Practice testing protects memory against stress: study

Typically, people under stress are less effective at retrieving information from memory.

Update: 2016-11-25 08:44 GMT
Results suggest that it is not necessarily a matter of how much or how long someone studies, but how they study. (Credit: YouTube)

Boston: Learning by taking practice tests can protect memory against the negative effects of stress, according to a new study. Scientists from Tufts University in the US conducted experiments involving 120 individuals who learned a series of words and images by retrieval practice showed no impairment in memory after experiencing acute stress.

Participants who used study practice, the conventional method of re-reading material to memorise it, remembered fewer items overall, particularly after stress.
"Typically, people under stress are less effective at retrieving information from memory," said Ayanna Thomas, associate professor at Tufts.

"We now show for the first time that the right learning strategy, in this case retrieval practice or taking practice tests, results in such strong memory representations that even under high levels of stress, subjects are still able to access their memories," said Thomas. "Our results suggest that it is not necessarily a matter of how much or how long someone studies, but how they study," said Amy Smith, graduate student at Tufts.

The research team asked participants to learn a set of 30 words and 30 images.
These were introduced through a computer programme, which displayed one item at a time for a few seconds each. To simulate note taking, participants were given 10 seconds to type a sentence using the item immediately after seeing it.
One group of participants then studied using retrieval practice, and took timed practice tests in which they freely recalled as many items as they could remember.

The other group used study practice. For these participants, items were re-displayed on the computer screen, one at a time, for a few seconds each. Participants were given multiple timed periods to study. After a 24-hour break, half of each group was placed into a stress-inducing scenario.

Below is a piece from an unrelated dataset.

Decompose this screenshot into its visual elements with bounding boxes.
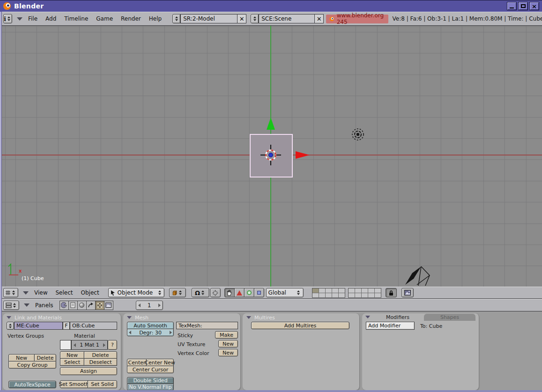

These participants were required to give an unexpected, impromptu speech and solve math problems in front of two judges, three peers and a video camera. Participants took two memory tests, in which they recalled the words or images they studied the previous day. These tests were taken during the stress scenario and twenty minutes after, to examine memory under immediate and
delayed stress responses.

The remaining study participants took their memory tests during and after a time-matched, non-stressful task. Stressed individuals who learned through retrieval practice remembered an average of around 11 items out of each set of 30 words and images, compared to 10 items for their non-stressed counterparts.

Participants who learned through study practice remembered fewer words overall, with an average of 7 items for stressed individuals and an average of a little under 9 items for those who were not stressed. The study appears in the journal Science.